In the morality of my station and duties (i.e., of the moral code) the station presents us with the duty, and we say yes or no, “I will” or “I will not.” We choose between obeying or disobeying a given command. In the morality of challenge of grace, the situation says, “Here is a mess, a crying evil, a need! What can you do about it?” We are asked not to say “Yes” or “No” or “I will” or “I will not,” but to be inventive, to create, to discover something new. The difference between ordinary people and saints is not that saints fulfill the plain duties that ordinary men neglect. The things saints do have not usually occurred to ordinary people at all… “Gracious” conduct is somehow like the work of an artist.

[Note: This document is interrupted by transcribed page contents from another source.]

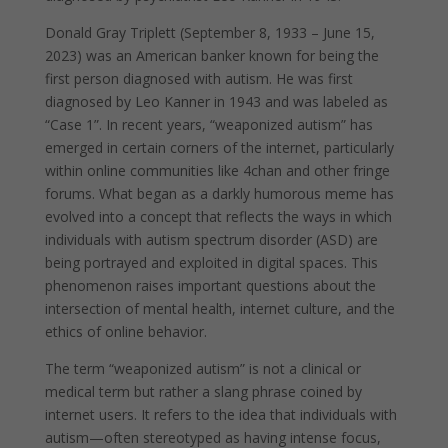
Donald Gray Triplett (September 8, 1933 – June 15,
2023) was an American banker known for being the
first person diagnosed with autism. He was first
diagnosed by Leo Kanner in 1943 and was labeled as
“Case 1”. In recent years, “weaponized autism” has
emerged in certain corners of the internet, particularly
within online communities like 4chan and other fringe
forums. What began as a darkly humorous meme has
evolved into a concept that reflects the ways in which
individuals with autism spectrum disorder (ASD) are
being portrayed and exploited in digital spaces. This
phenomenon raises important questions about the
intersection of mental health, internet culture, and the
ethics of online behavior.
The term “weaponized autism” is not a clinical or
medical term but rather a slang phrase coined by
internet users. It refers to the idea that individuals with
autism—often stereotyped as having intense focus,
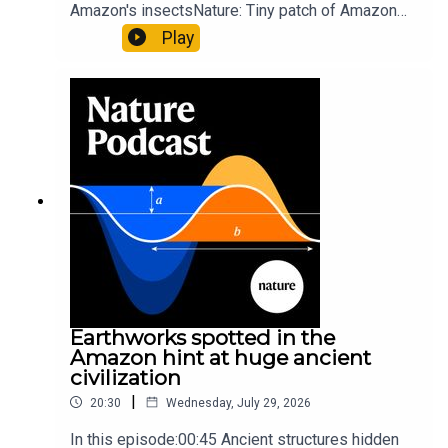
Amazon's insectsNature: Tiny patch of Amazon
likely holds 40,000 insect species — many new to
Play
science07:31 The orcas that exploded a
sunfishThe Guardian: Orcas seen ramming prey
so hard it explodes may be playing gameTiktok:
Orcas vs sunfishSubscribe to Nature Briefing, an
unmissable daily round-up of science news,
opinion and analysis free in your inbox every
weekday.
Earthworks spotted in the
Amazon hint at huge ancient
civilization
|
20:30
Wednesday, July 29, 2026
In this episode:00:45 Ancient structures hidden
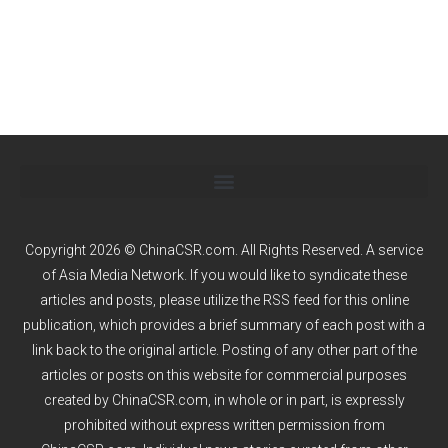
Copyright 2026 © ChinaCSR.com. All Rights Reserved. A service
of
Asia Media Network
. If you would like to syndicate these
articles and posts, please utilize the RSS feed for this online
publication, which provides a brief summary of each post with a
link back to the original article. Posting of any other part of the
articles or posts on this website for commercial purposes
created by ChinaCSR.com, in whole or in part, is expressly
prohibited without express written permission from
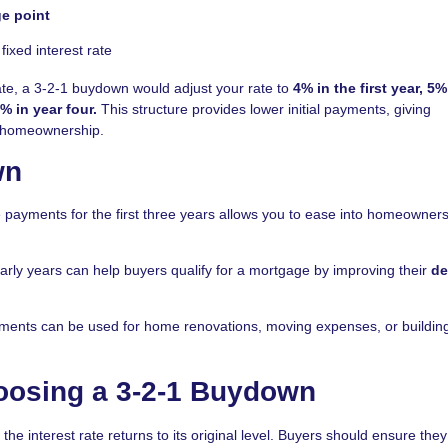
e point
fixed interest rate
ate, a 3-2-1 buydown would adjust your rate to
4% in the first year, 5%
% in year four.
This structure provides lower initial payments, giving
of homeownership.
wn
ayments for the first three years allows you to ease into homeowner
rly years can help buyers qualify for a mortgage by improving their
de
ments can be used for home renovations, moving expenses, or buildin
oosing a 3-2-1 Buydown
 the interest rate returns to its original level. Buyers should ensure the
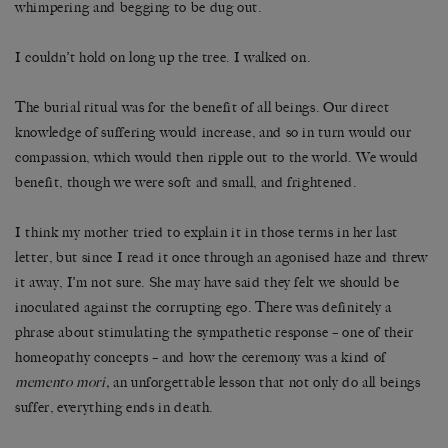
whimpering and begging to be dug out.
I couldn’t hold on long up the tree. I walked on.
The burial ritual was for the benefit of all beings. Our direct
knowledge of suffering would increase, and so in turn would our
compassion, which would then ripple out to the world. We would
benefit, though we were soft and small, and frightened.
I think my mother tried to explain it in those terms in her last
letter, but since I read it once through an agonised haze and threw
it away, I’m not sure. She may have said they felt we should be
inoculated against the corrupting ego. There was definitely a
phrase about stimulating the sympathetic response – one of their
homeopathy concepts – and how the ceremony was a kind of
memento mori,
an unforgettable lesson that not only do all beings
suffer, everything ends in death.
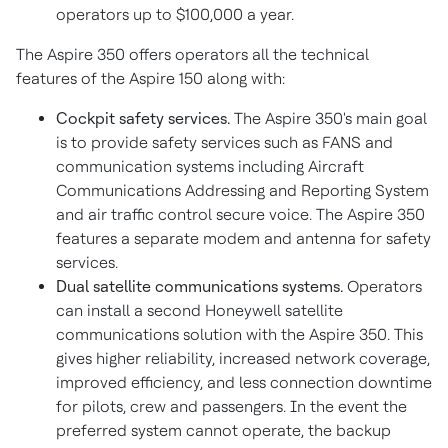
operators up to
$100,000
a year.
The Aspire 350 offers operators all the technical
features of the Aspire 150 along with:
Cockpit safety services.
The Aspire 350's main goal
is to provide safety services such as FANS and
communication systems including Aircraft
Communications Addressing and Reporting System
and air traffic control secure voice. The Aspire 350
features a separate modem and antenna for safety
services.
Dual satellite communications systems.
Operators
can install a second Honeywell satellite
communications solution with the Aspire 350. This
gives higher reliability, increased network coverage,
improved efficiency, and less connection downtime
for pilots, crew and passengers. In the event the
preferred system cannot operate, the backup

It needs imagination and spontaneity. It is not a choice between presented alternatives but the creation of something new.
-Dorothy Sayers, from the essay Problem Picture
What a fabulous passage. Take a moment to read that again if you can.
The saint imitates Christ. But he or she does so not in being imitative, but strikingly original. They are not using a measuring rod to compare their work to others or to derive their work from others. They are hopelessly lost in their subject and it becomes their joy to give themselves to it’s nurture. St. Patrick did not pray on the hill a thousand times in a cold and calculating manner. Mother Teresa of Calcutta did not closely study other hospice programs to hone her methods. These were discovering something new, just like a true artist.